4. Most Apps Are Still Gathering Data Without Permission

What it is: GDPR went into effect a year ago, yet most mobile apps are still harvesting user data without permission. A recent study for AdExchanger by Kochava showed little difference in this practice between the top 2700 U.S. and French-based apps in the Google Play store, regardless of where users are located. In each country nearly 60% sent user data to a remote endpoint at least once, whether consent was given or not.

Why it matters: Even apps that presented users with a consent choice often ignored their selected privacy preferences. “Bad information is collected and syndicated at scale through ad networks,” said Grant Simmons, head of client analytics at Kochava to AdExchanger. “It’s like data laundering – ad networks as willful clearing houses for nefarious publishers.”

And/But: Because of the nature of the ad ecosystem, lack of resources to pursue bad actors, and other factors — it’s not easy to catch privacy violators and ad fraudsters.

For more: https://adexchanger.com/privacy/one-year-into-gdpr-most-apps-still-harvest-data-without-permission/

5. U.S. Advertising Interests Call for a Data Protection Bureau within the Federal Trade Commission

What it is: In a March 23 blog post on the Privacy for America website, the group stated, “As part of our efforts to push for a nationwide data privacy law, we’ve been urging Congress to create a specialized, Data Protection Bureau within the Federal Trade Commission (FTC), and to give the agency targeted rulemaking authority. Doing so will enhance the FTC’s longstanding expertise in promoting consumer protection and overseeing privacy issues. We also think it’s important to equip the FTC with the additional staff and resources it needs to exercise strengthened privacy oversight and enforcement.”

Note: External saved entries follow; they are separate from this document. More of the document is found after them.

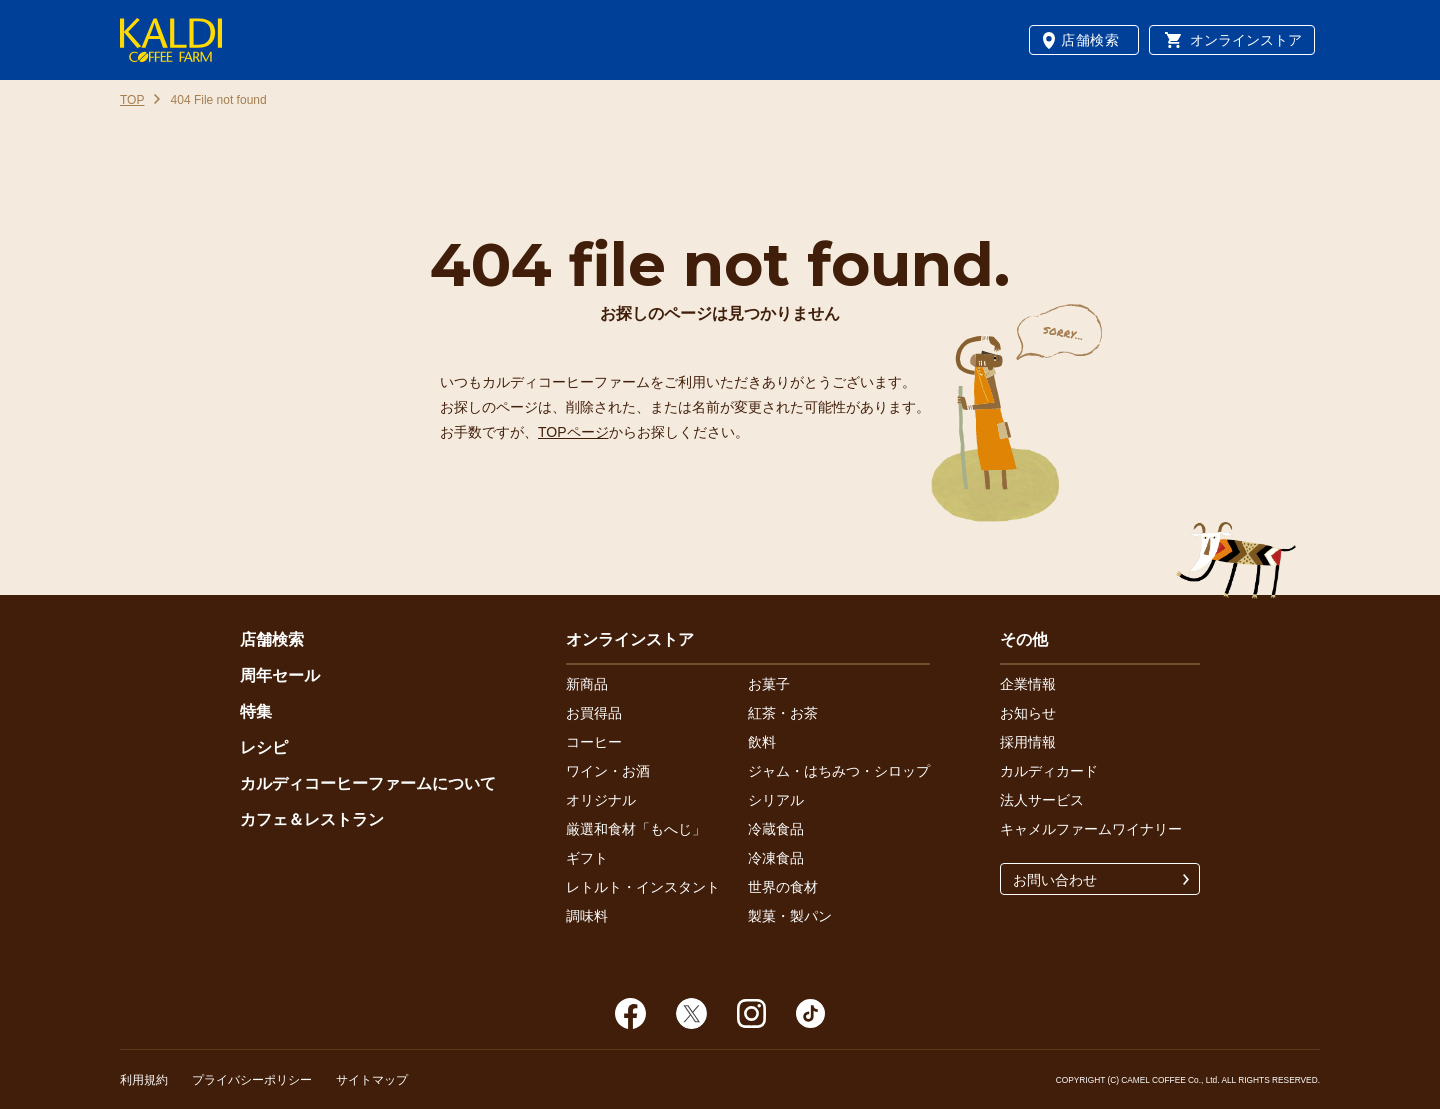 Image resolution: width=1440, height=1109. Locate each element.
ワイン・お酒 (608, 771)
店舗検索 (1090, 40)
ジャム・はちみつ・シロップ (839, 771)
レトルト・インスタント (643, 887)
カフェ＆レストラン (312, 819)
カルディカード (1049, 771)
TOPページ (573, 432)
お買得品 (594, 713)
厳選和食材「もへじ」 (636, 829)
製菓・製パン (790, 916)
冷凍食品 (776, 858)
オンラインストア (1246, 40)
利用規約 (144, 1080)
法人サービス (1042, 800)
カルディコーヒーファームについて (368, 783)
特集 (256, 711)
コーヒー (594, 742)
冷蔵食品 (776, 829)
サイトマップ (372, 1080)
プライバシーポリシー (252, 1080)
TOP (132, 100)
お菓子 (769, 684)
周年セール (280, 675)
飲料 (762, 742)
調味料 (587, 916)
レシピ (264, 747)
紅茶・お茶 (783, 713)
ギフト (587, 858)
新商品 (587, 684)
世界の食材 (783, 887)
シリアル (776, 800)
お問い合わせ (1055, 880)
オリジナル (601, 800) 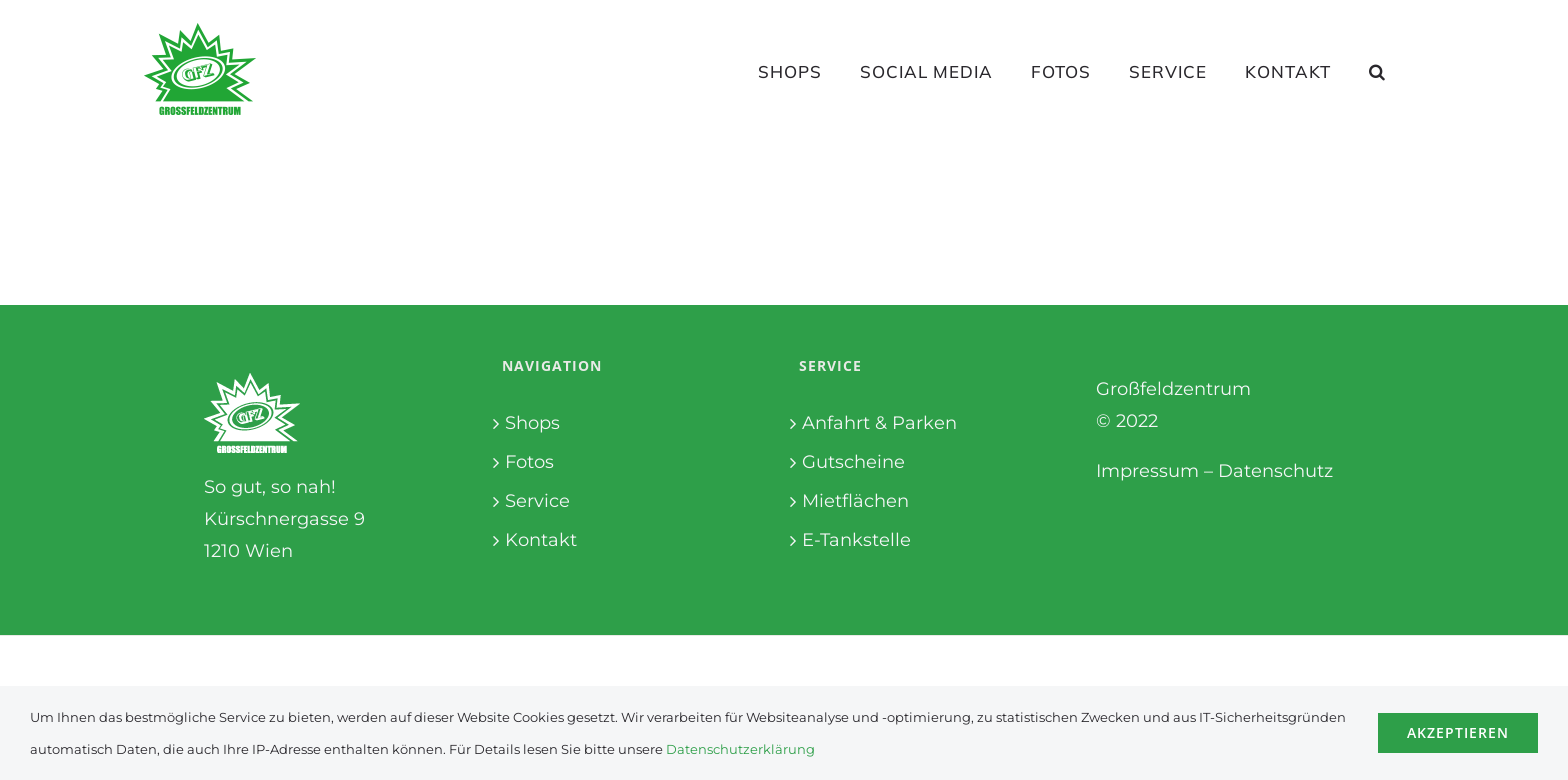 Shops (532, 423)
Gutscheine (853, 462)
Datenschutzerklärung (740, 749)
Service (537, 501)
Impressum (1147, 471)
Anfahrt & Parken (879, 423)
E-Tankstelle (856, 540)
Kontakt (541, 540)
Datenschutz (1275, 471)
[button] (1377, 71)
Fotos (529, 462)
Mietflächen (855, 501)
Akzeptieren (1458, 732) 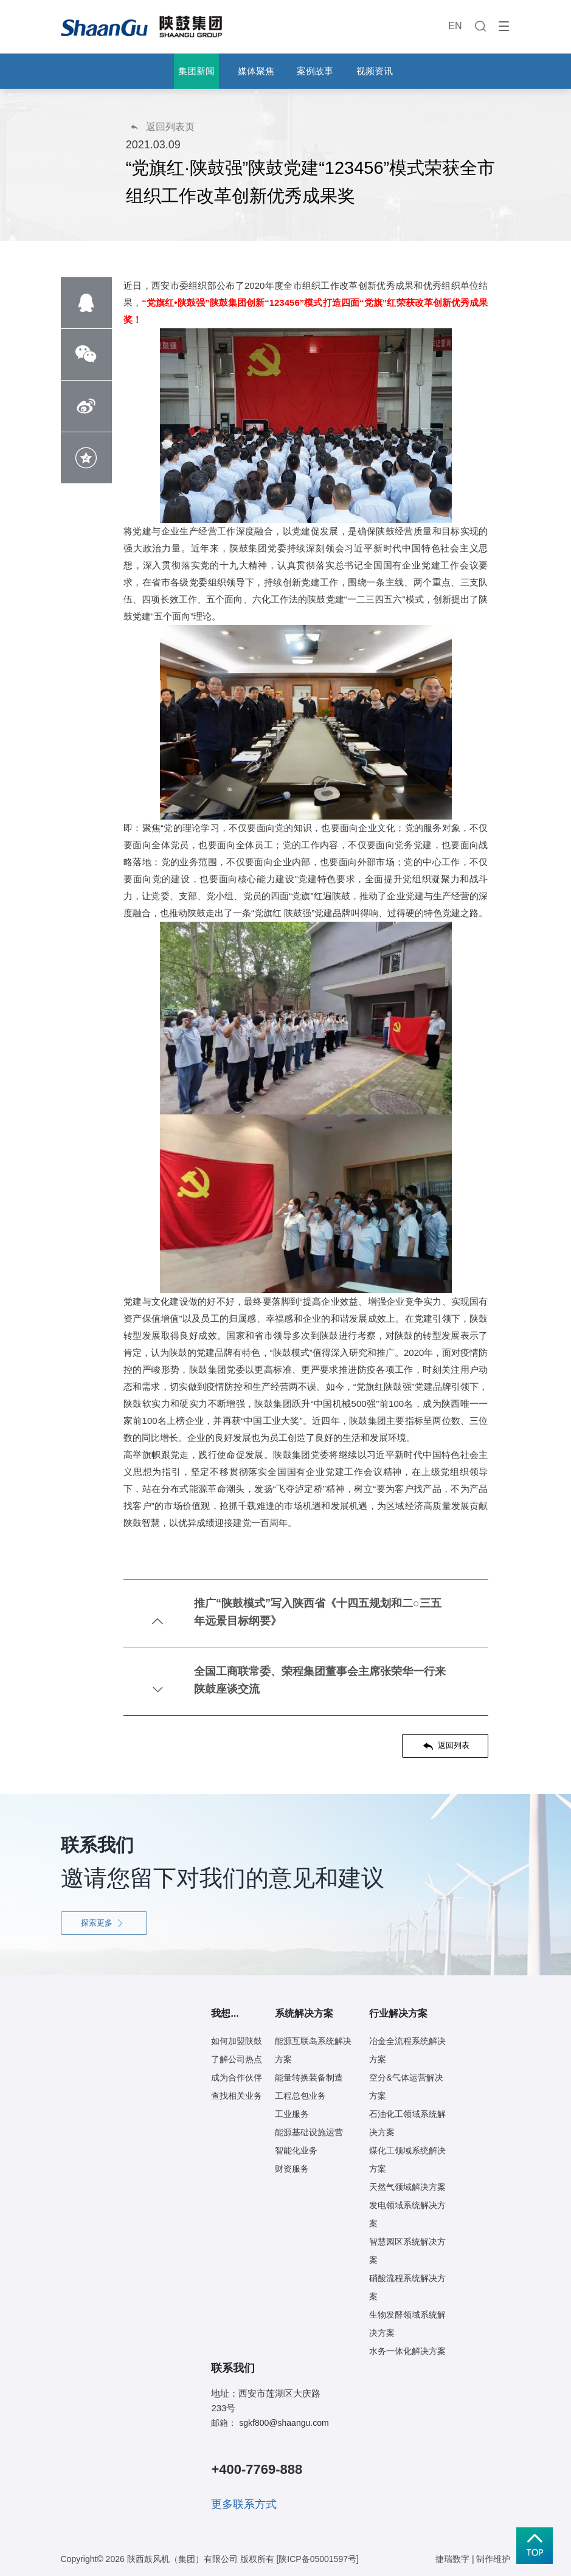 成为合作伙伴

Why it matters: Privacy for America is a coalition effort of the American Association of Advertising Agencies (4A’s), Association of National Advertisers (ANA), Digital Advertising Alliance, Interactive Advertising Bureau (IAB) and the Network Advertising Initiative (NAI). The FTC has held 13 public hearings on Competition and Consumer Protection in the 21st Century since September of last year and has made similar appeals to Congress to give them more resources and regulatory power related to protecting consumer data. This latest move by Privacy for America shows ad industry support for their efforts.

And/but: The next FTC hearing will take place June 12 at the Creighton University School of Law in Omaha, NE. “The FTC has always been committed to self-examination and critical thinking, to ensure that our enforcement and policy efforts keep pace with changes in the economy,” said FTC Chairman Joe Simons.

For more:  https://www.privacyforamerica.com/one-year-after-gdpr-and-…/
https://www.privacyforamerica.com/overview/
https://www.ftc.gov/policy/hearings-competition-consumer-protection

Quote of the Week

“Third-party audiences are going to be a nightmare,” said Pedro Mona, managing director, platforms and engineering at iProspect. “The volumes will decrease significantly. The ability to track their own audiences outside Amazon will go down. Not necessarily on a device level as they will still have their app installed in a number of devices, and there might be a way they can still track users there. But [on web] they will see a reduction, like everyone else. Google is the only winner.”